On drug costs, modest steps follow Trump’s big promises
President Donald Trump makes big promises to reduce prescription drug costs, but his administration is gravitating to relatively modest steps such as letting Medicare patients share in manufacturer rebates.
Those ideas would represent tangible change and they have a realistic chance of being enacted. But it's not like calling for Medicare to negotiate drug prices.
Skeptics say the overall approach is underwhelming, and Trump risks being seen as an ally of the powerful pharmaceutical industry, not its disrupter.
The White House Council of Economic Advisers has released a 30-page strategy for reducing drug costs, and it calls current policies "neither wise nor just." The plan, outlined before Trump releases his new budget proposal Monday, focuses mainly on Medicare and Medicaid changes, along with ideas for speeding drug approvals and fostering competition.
"Despite promises to drastically lower prices the mix of proposed changes does not appear likely to do so, even though there are some constructive proposals," said John Rother, CEO of the National Coalition on Health Care, an advocacy group whose members include consumer organizations, medical societies, hospitals and insurers.
Polls show the high cost of drugs is a top concern of Americans, regardless of political leanings. In his State of the Union speech, Trump seemed to foreshadow major change, saying "fixing the injustice of high drug prices" is a top priority this year.
"And prices will come down substantially," Trump added. "Watch."
As a candidate, Trump advocated Medicare negotiations and he called for allowing consumers to import lower-priced medicines from abroad. But the White House strategy paper veers away from such dramatic steps. His new health secretary, Alex Azar, was a top executive at pharmaceutical giant Eli Lilly.
Medicare negotiations and drug importation are unacceptable to the drug industry, which has spent tens of millions of dollars since Trump's inauguration to influence the Washington conversation around drug prices, including a high-profile TV advertising campaign portraying its scientists as medical trailblazers.
The White House strategy largely sidesteps the question of whether drugmakers set their prices too high to start with. Rather, it recommends changes to policies that the administration believes unwittingly lead to higher prices, and suggests ways to speed drugs to market and increase competition.

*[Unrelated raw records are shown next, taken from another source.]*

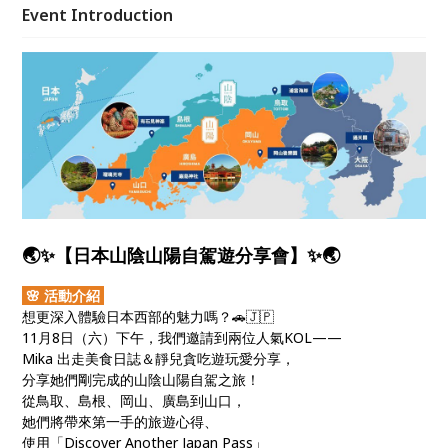
Event Introduction
🌏✨【日本山陰山陽自駕遊分享會】✨🌏
🌸 活動介紹
想更深入體驗日本西部的魅力嗎？🚗🇯🇵
11月8日（六）下午，我們邀請到兩位人氣KOL——
Mika 出走美食日誌＆靜兒貪吃遊玩愛分享，
分享她們剛完成的山陰山陽自駕之旅！
從鳥取、島根、岡山、廣島到山口，
她們將帶來第一手的旅遊心得、
使用「Discover Another Japan Pass」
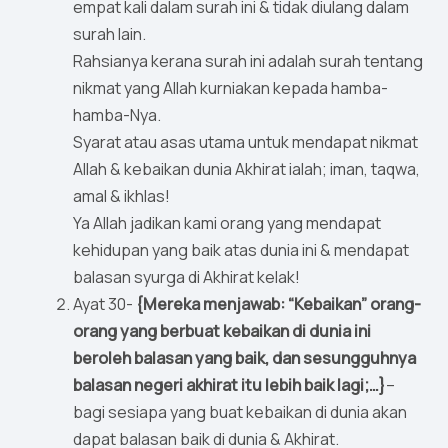
empat kali dalam surah ini & tidak diulang dalam
surah lain.
Rahsianya kerana surah ini adalah surah tentang
nikmat yang Allah kurniakan kepada hamba-
hamba-Nya.
Syarat atau asas utama untuk mendapat nikmat
Allah & kebaikan dunia Akhirat ialah; iman, taqwa,
amal & ikhlas!
Ya Allah jadikan kami orang yang mendapat
kehidupan yang baik atas dunia ini & mendapat
balasan syurga di Akhirat kelak!
Ayat 30-
{Mereka menjawab: “Kebaikan” orang-
orang yang berbuat kebaikan di dunia ini
beroleh balasan yang baik, dan sesungguhnya
balasan negeri akhirat itu lebih baik lagi;…}
–
bagi sesiapa yang buat kebaikan di dunia akan
dapat balasan baik di dunia & Akhirat.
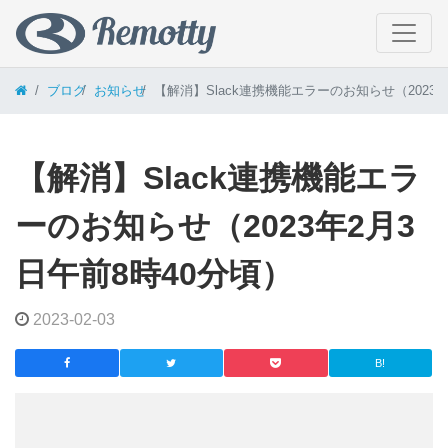
コンテンツへスキップ
ブログ
お知らせ
【解消】Slack連携機能エラーのお知らせ（2023年
【解消】Slack連携機能エラ
ーのお知らせ（2023年2月3
日午前8時40分頃）
2023-02-03
B!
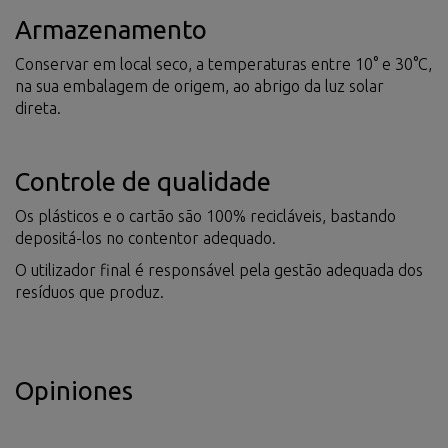
Armazenamento
Conservar em local seco, a temperaturas entre 10° e 30°C,
na sua embalagem de origem, ao abrigo da luz solar
direta.
Controle de qualidade
Os plásticos e o cartão são 100% recicláveis, bastando
depositá-los no contentor adequado.
O utilizador final é responsável pela gestão adequada dos
resíduos que produz.
Opiniones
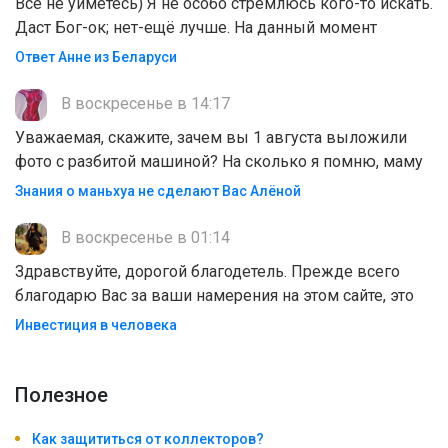
Всё не уймётесь) Я не особо стремлюсь кого-то искать.
Даст Бог-ок; нет-ещё лучше. На данный момент
Ответ Анне из Беларуси
В воскресенье в 14:17
Уважаемая, скажите, зачем вы 1 августа выложили
фото с разбитой машиной? На сколько я помню, маму
Знания о маньхуа не сделают Вас Алëной
В воскресенье в 01:14
Здравствуйте, дорогой благодетель. Прежде всего
благодарю Вас за ваши намерения на этом сайте, это
Инвестиция в человека
Полезноe
Как защититься от коллекторов?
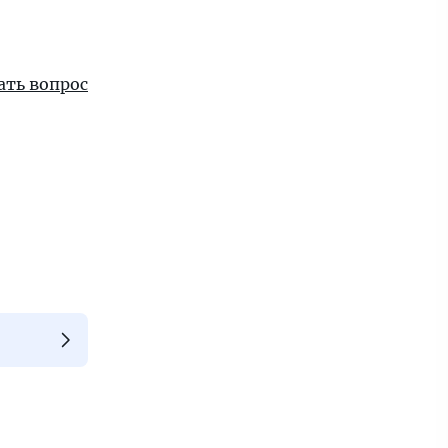
ать вопрос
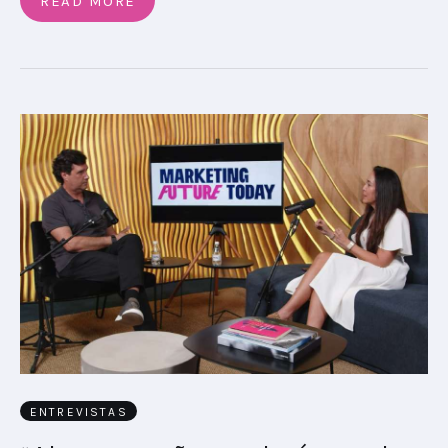
READ MORE
ENTREVISTAS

It takes aim at foreign governments that dictate what drug companies can charge their own citizens. Trump often has noted that the same medications Americans struggle to pay for can be bought for much less abroad. The White House report examined 35 economically advanced countries, and found that U.S. consumers and taxpayers pay for more than 70 percent of drug company profits that fund innovation.
"Other nations are free-riding, or taking unfair advantage," according to the review.
The industry defends its pricing by saying companies have to recoup considerable research and drug development costs within the limited window when brand drugs are protected from generic competition. But examples of profit-seeking abound.
An investigation by Sens. Charles Grassley, R-Iowa, and Ron Wyden, D-Ore., in 2015 found that the makers of the breakthrough hepatitis C drug Sovaldi decided to charge roughly $1,000 per pill even though the company's own analysis showed a lower price would allow more patients to be treated. Gilead Sciences disagreed with the senators' conclusion that it put profits before patients.
The White House strategy recommends:
—working with states to revise Medicaid rules so manufacturers don't have an incentive to set artificially high prices due to the rebates they provide the program for low-income people.
—changing the way Medicare pays for drugs administered in a doctor's office so Medicare doesn't reimburse based on a fixed percentage of a drug's cost. Critics say the current system creates an incentive for doctors to prescribe more expensive medications. The Obama administration proposed a similar change, but had to back off.
—changing a requirement that insurers in Medicare's prescription program cover at least two different medications in each broad class of drugs. In some cases, that can tie the hands of insurers trying to negotiate lower prices.
—requiring insurers to share rebates from drug companies with patients. Drugmakers use the rebates to help gain market share. Insurers say they plow the money into reducing premiums. But patient copayments are usually based on the full price of the drug, before rebates. The issue is a major source of friction between drug companies and insurers.
—revising the Food and Drug Administration's drug review and approval process to promote competition.
Many of the ideas can be pursued by the administration through rule-making, which means Trump can drive change without a balky Congress. But whether that translates into a big hit with the public is unclear. There's no estimate from the White House of the potential impact on prices.
Financial analyst and former drug company executive Richard Evans said the administration plan would help bring down costs, but not to the same degree as giving Medicare a direct role in setting prices.
"Convincing the average voter who is upset about drug prices that this is the path to righteousness is going to be a hard sell," Evans said.